Below are some records; state how many of their lines contain the word "Forex", and add nothing.

Available records>
>>>

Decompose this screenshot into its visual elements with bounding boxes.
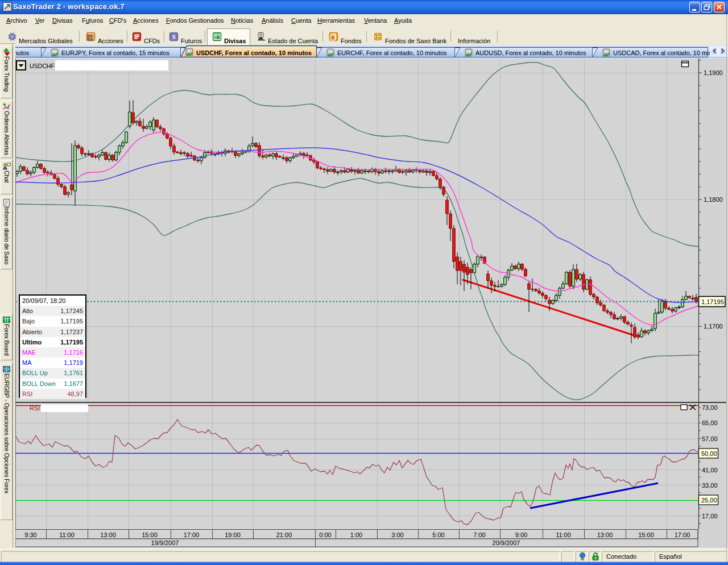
svg-text:EURCHF, Forex al contado, 10 m: EURCHF, Forex al contado, 10 minutos (337, 49, 447, 56)
svg-text:AUDUSD, Forex al contado, 10 m: AUDUSD, Forex al contado, 10 minutos (475, 49, 586, 56)
svg-text:17:00: 17:00 (184, 531, 200, 538)
svg-text:RSI: RSI (30, 405, 40, 412)
svg-text:25,00: 25,00 (701, 497, 717, 504)
svg-text:0:00: 0:00 (319, 531, 331, 538)
svg-text:17:00: 17:00 (675, 531, 690, 538)
svg-text:1,1800: 1,1800 (704, 196, 723, 203)
svg-text:USDCAD, Forex al contado, 10 m: USDCAD, Forex al contado, 10 minu (613, 49, 715, 56)
svg-text:9:00: 9:00 (515, 531, 527, 538)
svg-text:19/9/2007: 19/9/2007 (151, 539, 179, 546)
svg-text:5:00: 5:00 (432, 531, 444, 538)
svg-text:3:00: 3:00 (391, 531, 403, 538)
svg-text:19:00: 19:00 (225, 531, 241, 538)
svg-text:1,1900: 1,1900 (704, 69, 723, 76)
svg-text:21:00: 21:00 (276, 531, 292, 538)
svg-text:73,00: 73,00 (702, 404, 718, 411)
svg-text:13:00: 13:00 (100, 531, 116, 538)
svg-text:USDCHF, Forex al contado, 10 m: USDCHF, Forex al contado, 10 minutos (196, 49, 312, 56)
svg-text:20/9/2007: 20/9/2007 (493, 539, 520, 546)
svg-text:1,17195: 1,17195 (701, 298, 724, 305)
svg-text:65,00: 65,00 (702, 419, 718, 426)
svg-text:41,00: 41,00 (702, 467, 718, 473)
svg-text:17,00: 17,00 (702, 513, 718, 520)
svg-text:57,00: 57,00 (702, 435, 718, 442)
svg-text:EURJPY, Forex al contado, 15 m: EURJPY, Forex al contado, 15 minutos (61, 49, 169, 56)
svg-text:33,00: 33,00 (702, 482, 718, 489)
svg-text:1:00: 1:00 (350, 531, 362, 538)
svg-text:11:00: 11:00 (59, 531, 75, 538)
svg-text:13:00: 13:00 (597, 531, 613, 538)
svg-text:1,1700: 1,1700 (704, 323, 723, 330)
svg-text:15:00: 15:00 (638, 531, 654, 538)
svg-text:50,00: 50,00 (701, 450, 717, 457)
svg-text:15:00: 15:00 (142, 531, 158, 538)
svg-text:7:00: 7:00 (473, 531, 485, 538)
svg-text:11:00: 11:00 (556, 531, 571, 538)
svg-text:S: S (172, 33, 176, 41)
svg-text:9:30: 9:30 (24, 531, 36, 538)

<<<

Result of the task>
5